== Work to be completed ==
Pick the lines holding the string "website" out of the records and copy them.

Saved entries
^^^^

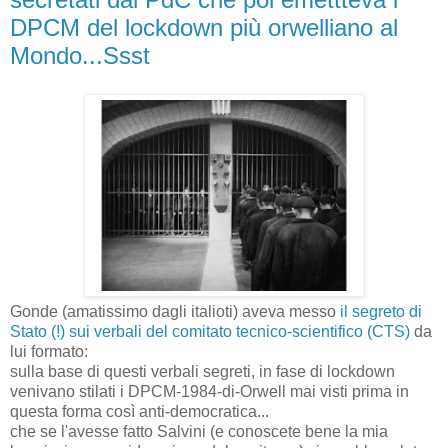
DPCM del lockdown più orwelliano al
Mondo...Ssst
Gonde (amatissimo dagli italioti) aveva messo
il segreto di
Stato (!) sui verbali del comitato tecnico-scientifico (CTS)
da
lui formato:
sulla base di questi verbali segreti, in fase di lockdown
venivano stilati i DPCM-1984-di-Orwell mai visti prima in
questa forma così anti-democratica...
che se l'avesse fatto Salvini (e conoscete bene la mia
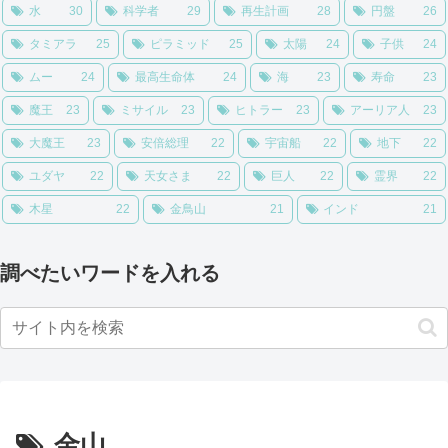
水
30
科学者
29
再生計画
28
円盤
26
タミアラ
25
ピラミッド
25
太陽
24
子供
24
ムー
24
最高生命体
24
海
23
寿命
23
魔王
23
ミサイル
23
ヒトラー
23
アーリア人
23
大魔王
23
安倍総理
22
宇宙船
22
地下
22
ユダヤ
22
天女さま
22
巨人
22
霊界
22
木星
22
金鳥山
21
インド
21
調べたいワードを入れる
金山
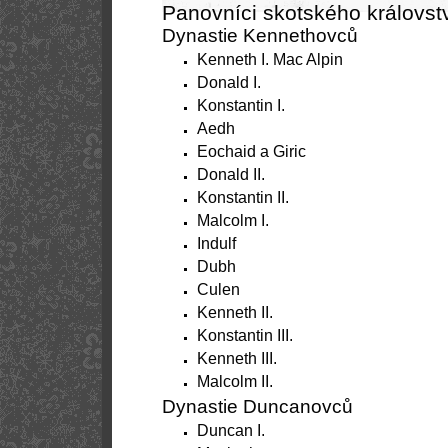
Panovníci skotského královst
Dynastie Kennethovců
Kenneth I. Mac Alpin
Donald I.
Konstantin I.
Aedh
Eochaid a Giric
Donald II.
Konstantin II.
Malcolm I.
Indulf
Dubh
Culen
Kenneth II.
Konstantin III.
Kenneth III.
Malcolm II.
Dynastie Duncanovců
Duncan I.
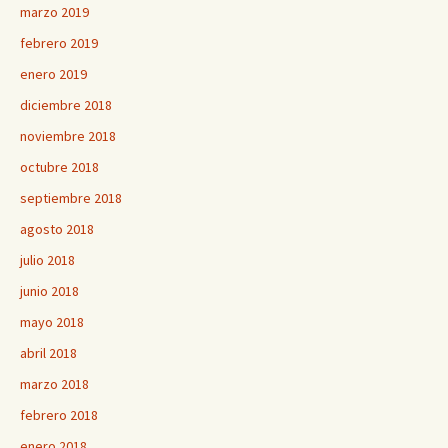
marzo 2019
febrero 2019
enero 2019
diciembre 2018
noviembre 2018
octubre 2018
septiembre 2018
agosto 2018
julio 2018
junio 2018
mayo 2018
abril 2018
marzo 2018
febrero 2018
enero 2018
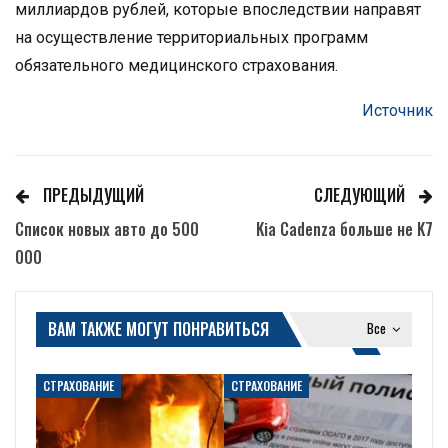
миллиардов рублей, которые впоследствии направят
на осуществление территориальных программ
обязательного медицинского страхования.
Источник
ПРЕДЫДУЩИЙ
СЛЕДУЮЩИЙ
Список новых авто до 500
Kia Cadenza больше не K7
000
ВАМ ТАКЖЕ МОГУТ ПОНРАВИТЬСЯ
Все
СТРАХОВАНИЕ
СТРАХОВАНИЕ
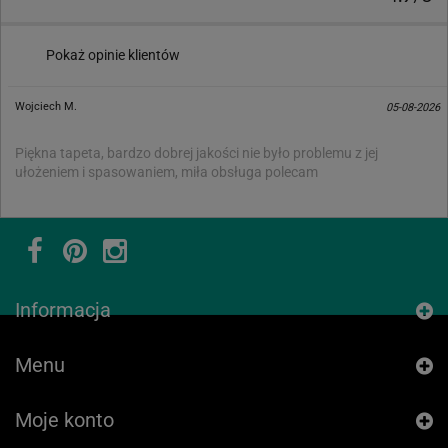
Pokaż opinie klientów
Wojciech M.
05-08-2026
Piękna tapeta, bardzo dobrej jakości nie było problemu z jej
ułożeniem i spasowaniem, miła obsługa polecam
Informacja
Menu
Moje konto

^^^^

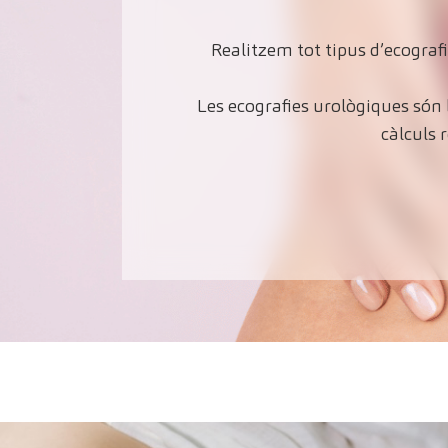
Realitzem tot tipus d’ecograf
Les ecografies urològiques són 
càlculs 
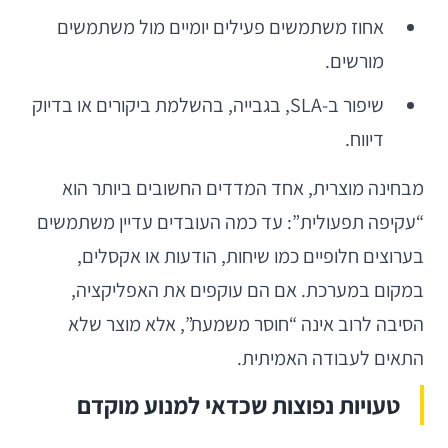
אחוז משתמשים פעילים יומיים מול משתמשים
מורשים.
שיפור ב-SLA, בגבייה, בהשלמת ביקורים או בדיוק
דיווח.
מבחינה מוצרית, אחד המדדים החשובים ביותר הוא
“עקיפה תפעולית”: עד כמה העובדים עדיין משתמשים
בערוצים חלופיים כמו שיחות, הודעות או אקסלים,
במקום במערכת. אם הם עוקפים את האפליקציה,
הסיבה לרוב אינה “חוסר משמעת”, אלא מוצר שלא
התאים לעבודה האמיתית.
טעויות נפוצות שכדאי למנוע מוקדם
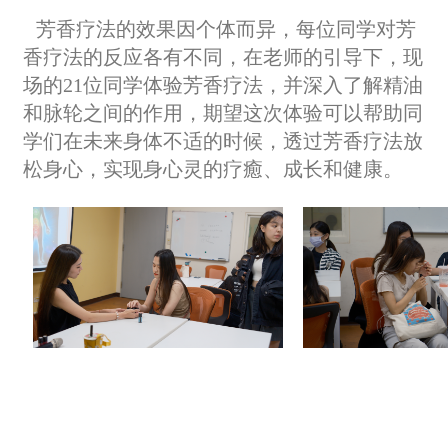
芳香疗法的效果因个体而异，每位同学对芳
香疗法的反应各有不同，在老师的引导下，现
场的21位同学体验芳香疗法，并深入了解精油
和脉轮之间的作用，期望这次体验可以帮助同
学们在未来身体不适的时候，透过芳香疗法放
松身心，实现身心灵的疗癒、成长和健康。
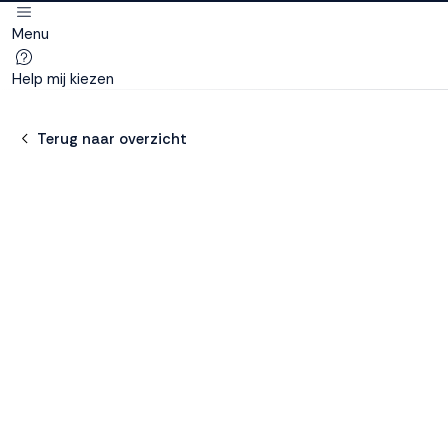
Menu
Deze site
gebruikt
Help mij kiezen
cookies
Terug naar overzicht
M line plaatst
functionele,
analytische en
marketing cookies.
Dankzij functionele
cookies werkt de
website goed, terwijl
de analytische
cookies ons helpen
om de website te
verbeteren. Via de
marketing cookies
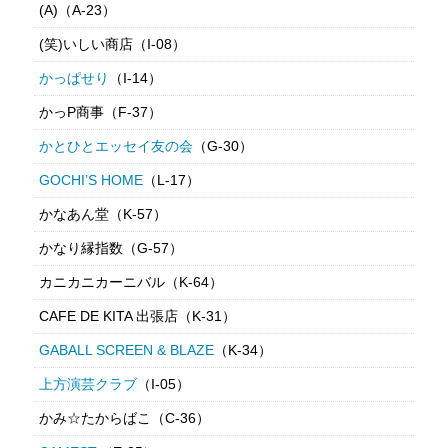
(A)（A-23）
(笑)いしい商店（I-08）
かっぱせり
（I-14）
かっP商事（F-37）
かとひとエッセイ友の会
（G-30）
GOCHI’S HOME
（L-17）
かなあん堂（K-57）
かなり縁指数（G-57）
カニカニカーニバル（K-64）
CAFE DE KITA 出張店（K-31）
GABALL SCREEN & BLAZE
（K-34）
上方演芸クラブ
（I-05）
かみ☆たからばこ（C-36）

^^^^

== Written solution ==
website goed, terwijl
om de website te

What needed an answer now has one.